While many labels hire PR firms to handle their marketing, for many DIY companies, this simply isn’t possible, meaning you’ll have to curate your own list of contacts for getting the word out about your new content, says Hanson.
“I’ve never hired a PR person,” says Hanson. “In my experience, I would rather do the work and make the contacts. Other people have really good experiences with PR. It depends on what level you’re trying to be at.”
“There needs to be a bit of a cycle happening where people who are following either know about the other,” says Hanson. “For us, that was also about booking shows and creating festivals that have our name on them so people start to recognize us as more than just a label — but also that we exist in the first place.”
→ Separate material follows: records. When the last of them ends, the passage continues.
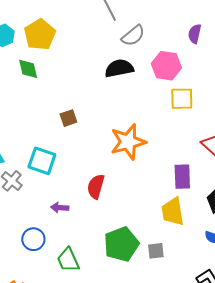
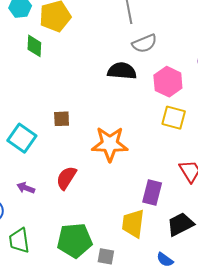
brown square: (68, 118) -> (62, 119), moved

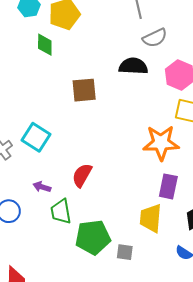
brown square: (62, 119) -> (84, 90), moved, size x1.5
orange star: (110, 144) -> (161, 143), moved
green trapezoid: (19, 241) -> (61, 212), moved

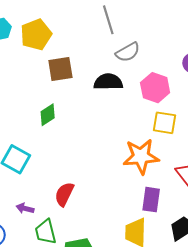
green diamond: (45, 45) -> (48, 115), moved, turned 60
brown square: (84, 90) -> (60, 69), moved

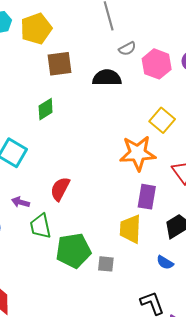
gray semicircle: (128, 52) -> (127, 49), size x0.7
pink hexagon: (155, 88) -> (157, 64), moved
yellow square: (165, 123) -> (162, 120), turned 30

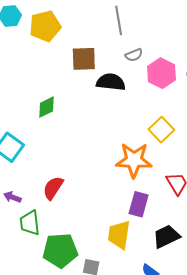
brown square: (60, 64) -> (84, 59), moved

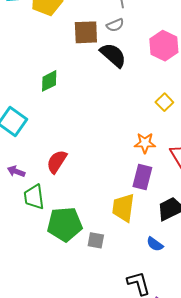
gray semicircle: (134, 55) -> (115, 25), moved
black semicircle: (111, 82) -> (113, 55), turned 36
yellow square: (161, 130) -> (164, 102), size x0.7
orange star: (134, 160) -> (145, 143), moved, size x0.6

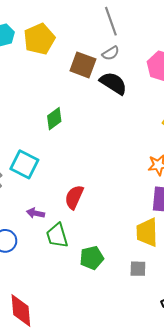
brown square: (86, 32) -> (83, 65), turned 32
green pentagon: (65, 224) -> (92, 258), size x0.7
gray square: (96, 240) -> (138, 269), moved

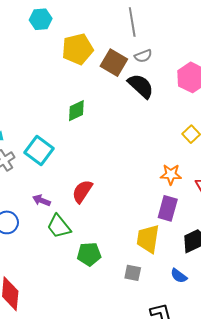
gray line: (111, 21) -> (132, 22), moved
yellow pentagon: (39, 39) -> (78, 49), moved
green trapezoid: (57, 236) -> (59, 226), turned -32

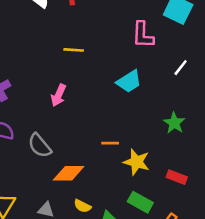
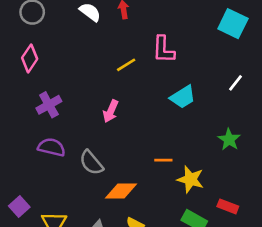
pink L-shape: (143, 35) -> (163, 49), moved
yellow line: (74, 50) -> (126, 65), turned -36
red rectangle: (177, 177) -> (228, 206), moved

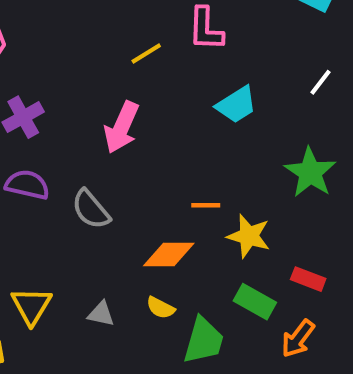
pink arrow: (111, 111) -> (122, 127), size x1.4
green star: (229, 140) -> (310, 172), size x1.4
orange diamond: (121, 191) -> (169, 254), moved

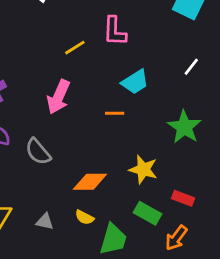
orange line: (206, 205) -> (115, 113), moved

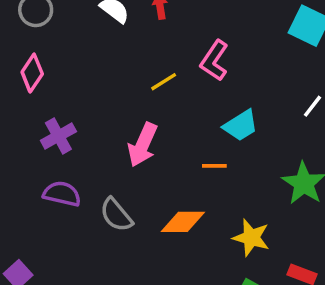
pink L-shape: (115, 31) -> (214, 61), turned 32
orange diamond: (90, 182) -> (183, 222), moved

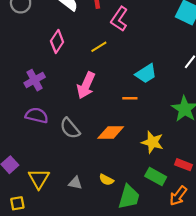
pink L-shape: (214, 61) -> (119, 19), moved
pink diamond: (32, 73) -> (57, 41), moved

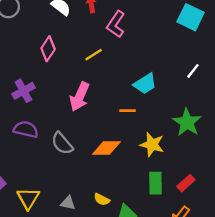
yellow star: (152, 142) -> (152, 145), moved
red rectangle: (184, 165) -> (186, 183), turned -63
green rectangle: (156, 177) -> (156, 183), moved, turned 60

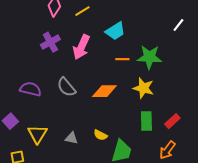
yellow line: (94, 55) -> (82, 11), moved
cyan trapezoid: (145, 84) -> (115, 31), moved
purple cross: (24, 91) -> (50, 42), moved
green star: (187, 122) -> (149, 57), moved, turned -30
purple semicircle: (26, 129) -> (30, 89), moved

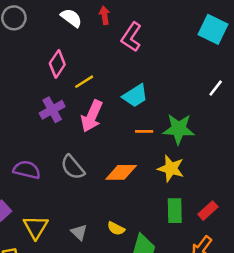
yellow line: (82, 11) -> (84, 82), moved
gray triangle: (71, 138) -> (79, 232), turned 32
“When you have a new release you have to figure out singles that you want to have premiered,” Hanson continues. “You have to create contacts with these big blogs and tastemaker websites like Stereogum, Pitchfork, and Paste — and you have to be good at working those contacts. But you also have to make sure that bands keep promoting and tour — and you have to make sure that when they tour, they’re posting about it. Label-wide compilations are great too: because if someone goes in liking one band, they’ll find 20-30 more they’d never heard of ... People will say: if I like this band, I’ll like these other bands, and suddenly they’ve found music they never would have before. So then there’s a sort of snowball effect. Consistency is very important.”